帰国初戦は6月7日の安田記念。鞍上は内田博幸、6番人気で12着。勝ったのは、前年の秋に栗東の吉田厩舎から堀の厩舎へ移ってきた4歳馬モーリスだった。1000万下の条件戦から四つ続けて勝ち、GIの初挑戦でマイル王になっている。堀にとっては前週の東京優駿(ドゥラメンテ)に続く二週連続のGIで、安田記念は調教師として歴代最多の3勝目。その最初の一勝が、四年前の三歳馬だった。いまの成績はどうかと問われた指揮官は、会見でこう答えている。「最大瞬間風速が吹いている感じです」[^1] 10月11日の毎日王冠はクリストフ・ルメールで12着。11月22日、京都のマイルチャンピオンシップ。ヒュー・ボウマンを背に18頭中17番人気、上がり3ハロン33秒2で8着。勝ったのは、またモーリスだった。 11月28日付で競走馬登録を抹消。30戦5勝、獲得賞金5億578万4300円。国際的なレーティングは3歳の2011年がM116、7歳の2015年がM118。いちばん高く評価されたのは、最後の年である。

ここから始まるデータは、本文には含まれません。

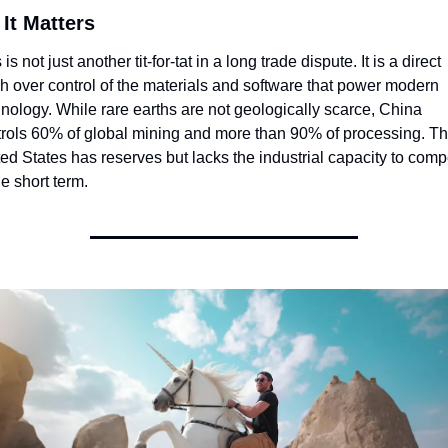
It Matters
 is not just another tit-for-tat in a long trade dispute. It is a direct 
h over control of the materials and software that power modern 
nology. While rare earths are not geologically scarce, China 
trols 60% of global mining and more than 90% of processing. Th
ed States has reserves but lacks the industrial capacity to comp
he short term.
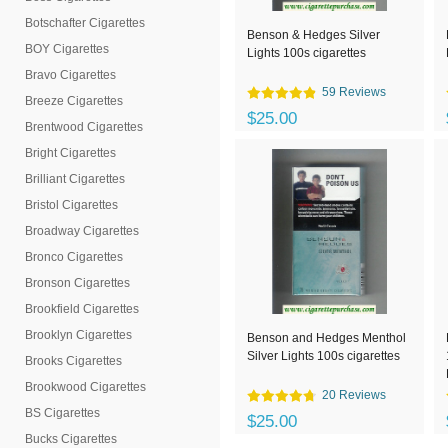
Botschafter Cigarettes
Benson & Hedges Silver
BOY Cigarettes
Lights 100s cigarettes
Bravo Cigarettes
59 Reviews
Breeze Cigarettes
$25.00
Brentwood Cigarettes
Bright Cigarettes
Brilliant Cigarettes
Bristol Cigarettes
Broadway Cigarettes
Bronco Cigarettes
Bronson Cigarettes
Brookfield Cigarettes
Brooklyn Cigarettes
Benson and Hedges Menthol
Silver Lights 100s cigarettes
Brooks Cigarettes
Brookwood Cigarettes
20 Reviews
BS Cigarettes
$25.00
Bucks Cigarettes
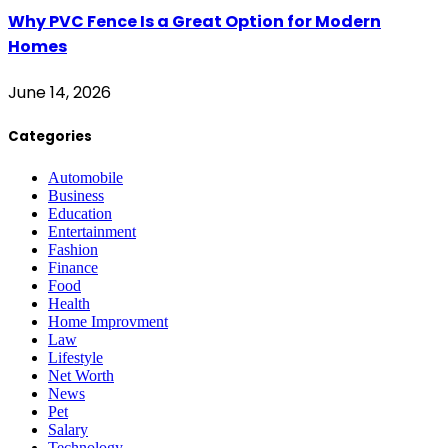
Why PVC Fence Is a Great Option for Modern
Homes
June 14, 2026
Categories
Automobile
Business
Education
Entertainment
Fashion
Finance
Food
Health
Home Improvment
Law
Lifestyle
Net Worth
News
Pet
Salary
Technology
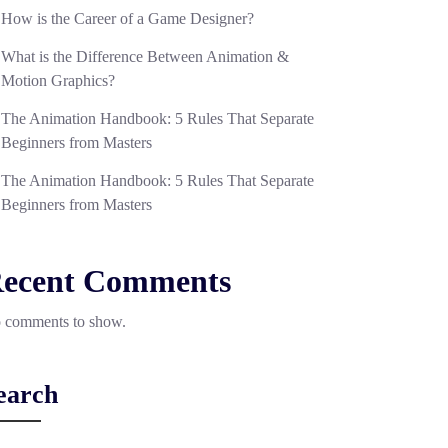
How is the Career of a Game Designer?
What is the Difference Between Animation &
Motion Graphics?
The Animation Handbook: 5 Rules That Separate
Beginners from Masters
The Animation Handbook: 5 Rules That Separate
Beginners from Masters
ecent Comments
 comments to show.
earch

出典:スポーツニッポン「【安田記念】モーリス4連勝でマイル王!堀厩舎2週連続G1制覇」2015年6月8日配信、https://www.sponichi.co.jp/gamble/news/2015/06/08/kiji/K20150608010500150.html 、閲覧日:2026年7月30日。

新冠の朝日 ― 継ぐ者たち

2016年から社台スタリオンステーションで種牡馬になり、同年のシーズンオフから2018年まで、オーストラリアのアローフィールドスタッドへシャトルで送られた。2019年のファーストシーズンサイアーランキングは3位。 2020年5月10日、東京の芝1600メートル。18頭立ての9番人気に、ラウダシオンという鹿毛の3歳馬がいた。母アンティフォナ、栗東の斉藤崇史厩舎、鞍上はミルコ・デムーロ。逃げるレシステンシアに競りかけて2番手を進み、残り150メートルで前をかわして押し切る。NHKマイルカップ。父が9年前、三度目のグランプリボスの後ろで3着に終わった舞台である。産駒に初めての重賞とGIをもたらしたこの仔は、父が安田記念を勝ったときと同じ、9番人気だった。ラウダシオンは翌年の京王杯スプリングカップも勝ち、のちにオーストラリアへ渡って種牡馬になっている。 牝馬のモズメイメイは2023年にチューリップ賞と葵ステークス、2024年にアイビスサマーダッシュを勝った。豪州ではルナーインパクトが2021年のウェストオーストラリアンオークス、カウントドルピーが2022年のヴィクトリーステークスを制している。 母の一族も伸び続けた。半弟ネオリアリズムは2016年の札幌記念と2017年の中山記念を勝ち、同じ堀厩舎から香港のクイーンエリザベス2世カップを取った。半姉ウィルパワーの仔インディチャンプは2019年の安田記念とマイルチャンピオンシップを勝ち、同じ年の春と秋にマイルのGIを制した史上七頭目になった。その一つ前が、2015年のモーリスである。トキオリアリティーの血からは、安田記念の勝ち馬が二頭出たことになる。母自身は2015年に新冠町の牧場へ移ってゼンノロブロイの牝馬を産み、翌年、繁殖の役目を終えた。 2021年から、その新冠町朝日の優駿スタリオンステーションで供用されている。2026年も種牡馬として登録され、十八歳になった。 名は「本物の衝撃」。セールで買い手のつかなかった初年度産駒は、三十戦して五勝した。東京の新馬戦、その同じ府中の安田記念、暮れの阪神カップが二つ、そしてローズヒルのジョージライダーステークス。三歳の六月と七歳の三月、二つの国のGIを勝った馬である。